Because our mission is focused on cultivating faith in public universities across the planet, we hosted a public lecture by Esther Acolatse, author of the book Powers, Principalities, and the Spirit: Biblical Realism in Africa and the West (Eerdmans 2019). Dr. Acolatse is professor of Pastoral Theology and Inter-Cultural studies at Knox College (University of Toronto) and argues that while Africa over-indulges in an imagination for the spirit world of demons and witches, the materialistic West has for the most part ignored the spirit world, which is a significant part of the Bible, not to mention the ministry of Jesus. The church is one body, however, and the West and Africa desperately need each other. Africa needs to celebrate the victory of Christ over the powers, and the West needs to re-mythologize its universe to see the powers and tap into the Holy Spirit’s presence.
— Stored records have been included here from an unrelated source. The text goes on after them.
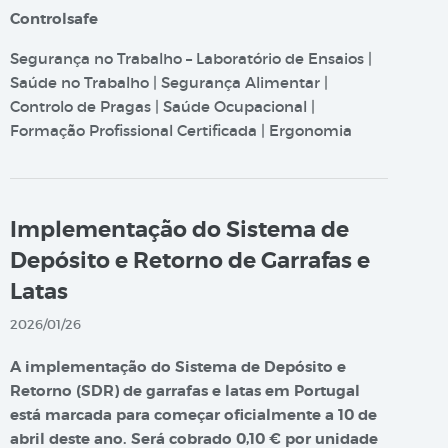
Controlsafe
Segurança no Trabalho – Laboratório de Ensaios |
Saúde no Trabalho | Segurança Alimentar |
Controlo de Pragas | Saúde Ocupacional |
Formação Profissional Certificada | Ergonomia
Implementação do Sistema de
Depósito e Retorno de Garrafas e
Latas
2026/01/26
A implementação do Sistema de Depósito e
Retorno (SDR) de garrafas e latas em Portugal
está marcada para começar oficialmente a 10 de
abril deste ano. Será cobrado 0,10 € por unidade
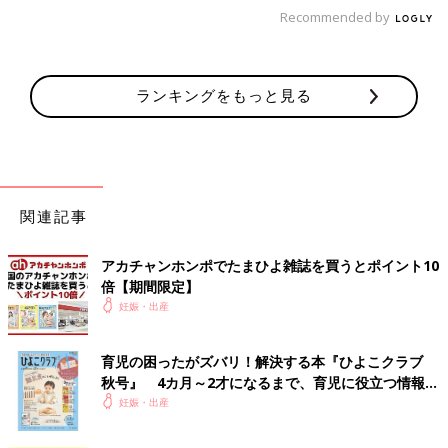
Recommended by
ランキングをもっと見る
関連記事
アカチャンホンポでたまひよ雑誌を買うとポイント10
倍【期間限定】
妊娠・出産
育児の困ったがズバリ！解決する本『ひよこクラブ
秋号』 4カ月～2才になるまで、育児に役立つ情報が
いっぱい！
妊娠・出産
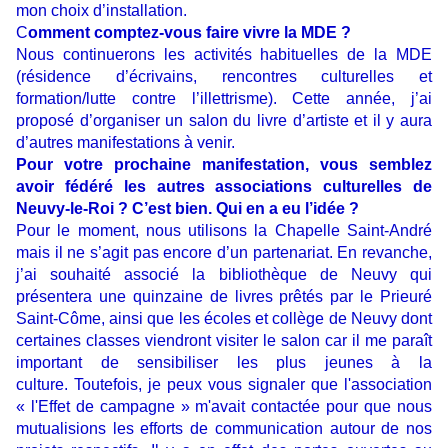
mon choix d’installation.
C
omment comptez-vous faire vivre la MDE ?
Nous continuerons les activités habituelles de la MDE
(résidence d’écrivains, rencontres culturelles et
formation/lutte contre l’illettrisme). Cette année, j’ai
proposé d’organiser un salon du livre d’artiste et il y aura
d’autres manifestations à venir.
Pour votre prochaine manifestation, vous semblez
avoir fédéré les autres associations culturelles de
Neuvy-le-Roi ? C’est bien. Qui en a eu l’idée ?
Pour le moment, nous utilisons la Chapelle Saint-André
mais il ne s’agit pas encore d’un partenariat. En revanche,
j’ai souhaité associé la bibliothèque de Neuvy qui
présentera une quinzaine de livres prêtés par le Prieuré
Saint-Côme, ainsi que les écoles et collège de Neuvy dont
certaines classes viendront visiter le salon car il me paraît
important de sensibiliser les plus jeunes à la
culture. Toutefois, je peux vous signaler que l'association
« l'Effet de campagne » m'avait contactée pour que nous
mutualisions les efforts de communication autour de nos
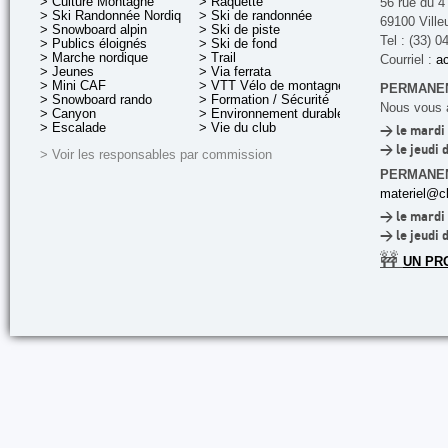
> Culture Montagne
> Raquette
56 rue du 4
> Ski Randonnée Nordique
> Ski de randonnée
69100 Ville
> Snowboard alpin
> Ski de piste
Tel : (33) 0
> Publics éloignés
> Ski de fond
> Marche nordique
> Trail
Courriel :
ac
> Jeunes
> Via ferrata
> Mini CAF
> VTT Vélo de montagne
PERMANEN
> Snowboard rando
> Formation / Sécurité
Nous vous a
> Canyon
> Environnement durable
> Escalade
> Vie du club
> le mardi 
> le jeudi 
> Voir les responsables par commission
PERMANE
materiel@cl
> le mardi 
> le jeudi 
🚧
UN PR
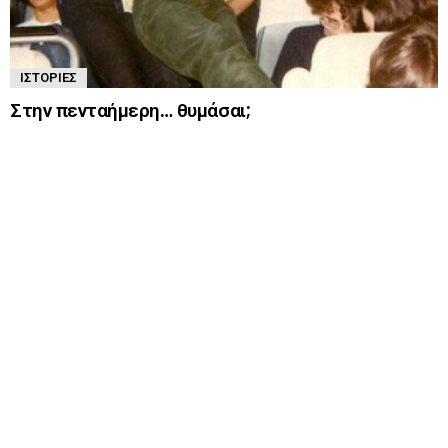
ΙΣΤΟΡΊΕΣ
Στην πενταήμερη… θυμάσαι;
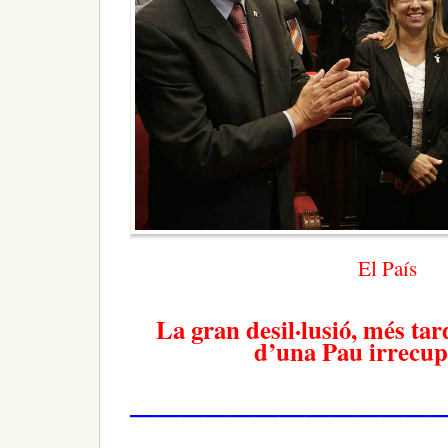
El País
La gran
desil·lusió, més tar
d’una
Pau irrecup
————————————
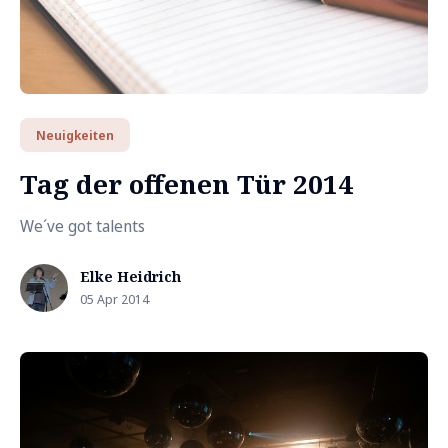
Neuigkeiten
Tag der offenen Tür 2014
We´ve got talents
Elke Heidrich
05 Apr 2014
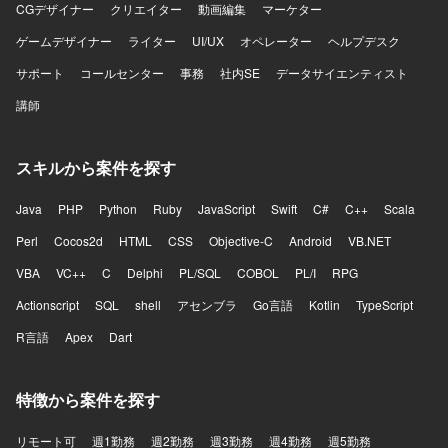
CGデザイナー
クリエイター
動画編集
マーケター
ゲームデザイナー
ライター
UI/UX
オペレーター
ヘルプデスク
サポート
コールセンター
事務
社内SE
データサイエンティスト
講師
スキルから案件を探す
Java
PHP
Python
Ruby
JavaScript
Swift
C#
C++
Scala
Perl
Cocos2d
HTML
CSS
Objective-C
Android
VB.NET
VBA
VC++
C
Delphi
PL/SQL
COBOL
PL/I
RPG
Actionscript
SQL
shell
アセンブラ
Go言語
Kotlin
TypeScript
R言語
Apex
Dart
特徴から案件を探す
リモート可
週1勤務
週2勤務
週3勤務
週4勤務
週5勤務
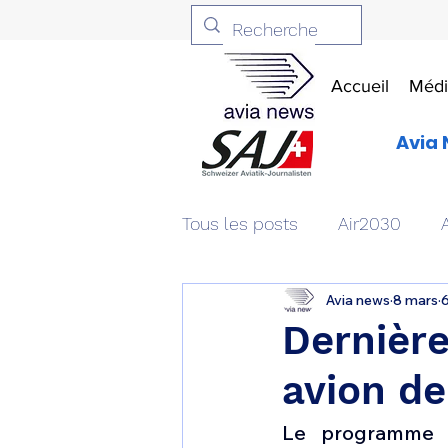
Accueil
Médi
Avia 
Tous les posts
Air2030
Avia news
8 mars
6
Aviation & Défense
Livr
Dernière
avion de
Patrimoine aéronautique
Le programme i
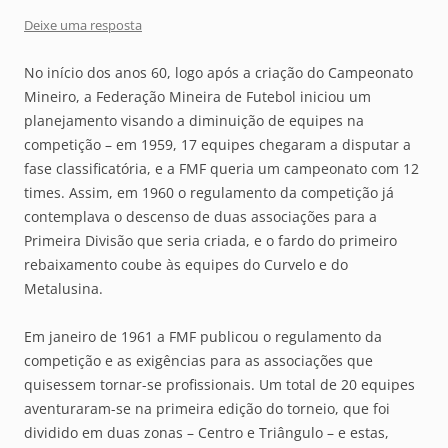
Deixe uma resposta
No início dos anos 60, logo após a criação do Campeonato
Mineiro, a Federação Mineira de Futebol iniciou um
planejamento visando a diminuição de equipes na
competição – em 1959, 17 equipes chegaram a disputar a
fase classificatória, e a FMF queria um campeonato com 12
times. Assim, em 1960 o regulamento da competição já
contemplava o descenso de duas associações para a
Primeira Divisão que seria criada, e o fardo do primeiro
rebaixamento coube às equipes do Curvelo e do
Metalusina.
Em janeiro de 1961 a FMF publicou o regulamento da
competição e as exigências para as associações que
quisessem tornar-se profissionais. Um total de 20 equipes
aventuraram-se na primeira edição do torneio, que foi
dividido em duas zonas – Centro e Triângulo – e estas,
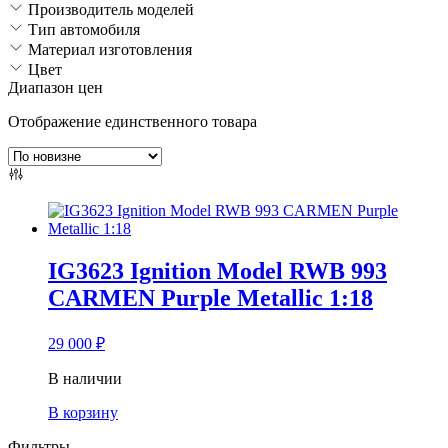
Производитель моделей
Тип автомобиля
Материал изготовления
Цвет
Диапазон цен
Отображение единственного товара
IG3623 Ignition Model RWB 993
CARMEN Purple Metallic 1:18
29 000
₽
В наличии
В корзину
Фильтры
Dr. Susan Robbins (Humanities & Philosophy professor at Klaipeda University) responded to the lecture, emphasizing that the West has lost its connection with myth and etymology, and this creates a closed, materialistic universe of meaning. Language—already at its origin in the human species—was mythological, and layered with spiritual meaning. Scientism has flattened our universe and language, and a literalism has made us poorer in terms of our apprehension of a full, physical and spiritual reality. For example: the Greek word “pneuma” can mean wind, breathe and spirit. In English, we have separated the words, and so separated the worlds. As Christians, the wind in our face should be a reminder not only of the weather, but also the Spirit’s presence.
Dr. Obert Hodzi (Political Science professor at the University of Helsinki) also responded live-stream from Finland. He emphasized the fluidity and flow of these two worldviews—how Western language for Christianity is mixed with African language, and how Africans may use spiritual explanations for personal trouble but switch to human-based explanations when in a different context. The rationalizing forces of the West and the spiritualizing practises of Africa are shifting, and in 50 years, as Africa develops, we may see some of the witchcraft and demon explanations receding to a more materialistic worldview.
In sum: what happens in the African church, happens for the Western church. We need to listen to each other, because we are one body with one head.
The retreat was a wonderful opportunity to meet the scholars we support through our work, build on the launch of our new Society of Christian Scholars, and make connections with board members who guard and guide our North American partnership. It was certainly an encouragement and empowerment for our transnational ministry.
In all, about 40 people were in attendance for the retreat and many more for the Saturday evening lecture event.
A US board member commented, “Engaging with our Canadian peers, the fellows, and attending the presentation Saturday evening made the mission come to life afresh”.
This was the first retreat in Canada, and we look forward to more in the future. It is our prayer that we may all resist more attentively the work of evil powers, and live more deeply into the Spirit’s presence and work in our shifting contexts around God’s many-layered, bustling, vulnerable world.